With the rise of generative AI, online technical assessments face a major integrity challenge. However, response measures that rely on invasive surveillance and strict browser lockdowns create a hostile candidate experience and fail to stop determined cheaters.
The Failure of Blunt Proctoring and Browser Lockdowns
Blunt proctoring tools—such as mandatory camera recording, eye tracking, and complete browser lockdowns—often generate high rates of false positives, trigger anxiety in candidates, and lead to high drop-off rates among top-tier candidates who refuse to install invasive software on their machines.
Furthermore, these tools are easily bypassed by secondary devices, and they do not measure the candidate's actual workflow. A smart approach relies on evidence layering and behavioral signal tracking, not surveillance.
"Assessment integrity should not feel like an interrogation. It should rely on telemetry patterns and scenario design that make copying impossible."
What Evidence Layering Looks Like
Evidence layering focuses on analyzing how a candidate arrives at their solution, rather than just checking their final output. This involves tracking session telemetry to build an objective trust profile:
- Keystroke Telemetry: Analyzing typing patterns and copy-paste events. Sudden injections of large blocks of code are flagged for review.

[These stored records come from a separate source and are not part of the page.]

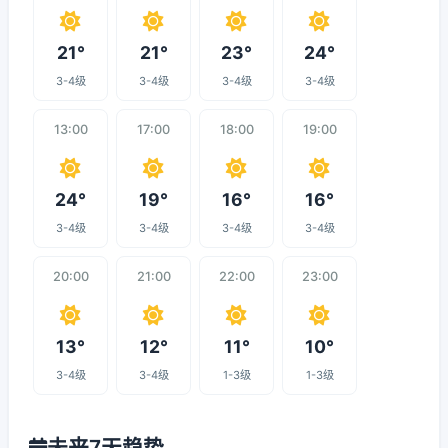
21°
21°
23°
24°
3-4级
3-4级
3-4级
3-4级
13:00
17:00
18:00
19:00
24°
19°
16°
16°
3-4级
3-4级
3-4级
3-4级
20:00
21:00
22:00
23:00
13°
12°
11°
10°
3-4级
3-4级
1-3级
1-3级
未来7天趋势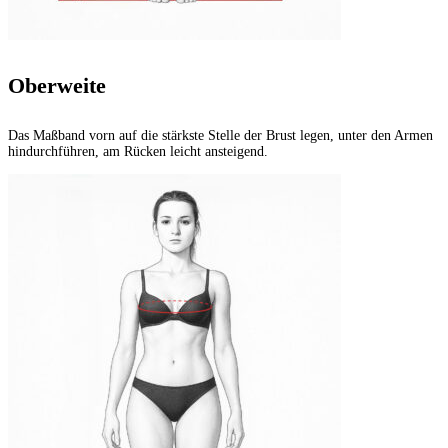
Oberweite
Das Maßband vorn auf die stärkste Stelle der Brust legen, unter den Armen
hindurchführen, am Rücken leicht ansteigend.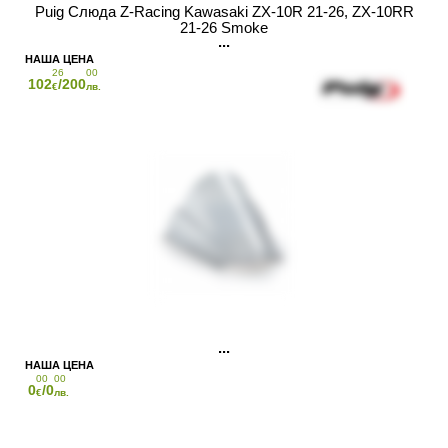
Puig Слюда Z-Racing Kawasaki ZX-10R 21-26, ZX-10RR
21-26 Smoke
26
00
102
/200
€
лв.
00
00
0
/0
€
лв.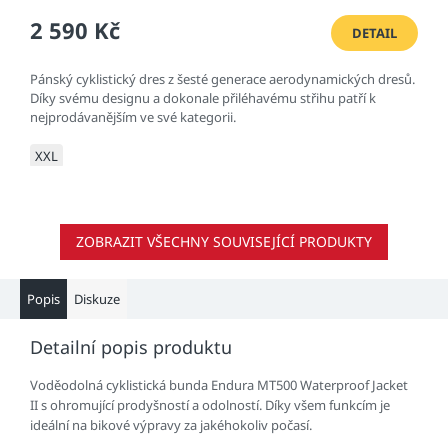
2 590 Kč
DETAIL
Pánský cyklistický dres z šesté generace aerodynamických dresů.
Díky svému designu a dokonale přiléhavému střihu patří k
nejprodávanějším ve své kategorii.
XXL
ZOBRAZIT VŠECHNY SOUVISEJÍCÍ PRODUKTY
Popis
Diskuze
Detailní popis produktu
Voděodolná cyklistická bunda Endura MT500 Waterproof Jacket
II s ohromující prodyšností a odolností. Díky všem funkcím je
ideální na bikové výpravy za jakéhokoliv počasí.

- Code Playback: Recording the exact sequence of code additions and modifications, allowing review panels to watch how the solution was constructed.
- Unique Scenarios: Designing custom, role-specific scenarios that cannot be solved by simply querying a public LLM.
Designing for Trust and Respect
By moving from surveillance to telemetry-driven evidence layering, companies can maintain the highest standards of integrity while respecting candidates' privacy and delivering a clean, modern hiring experience.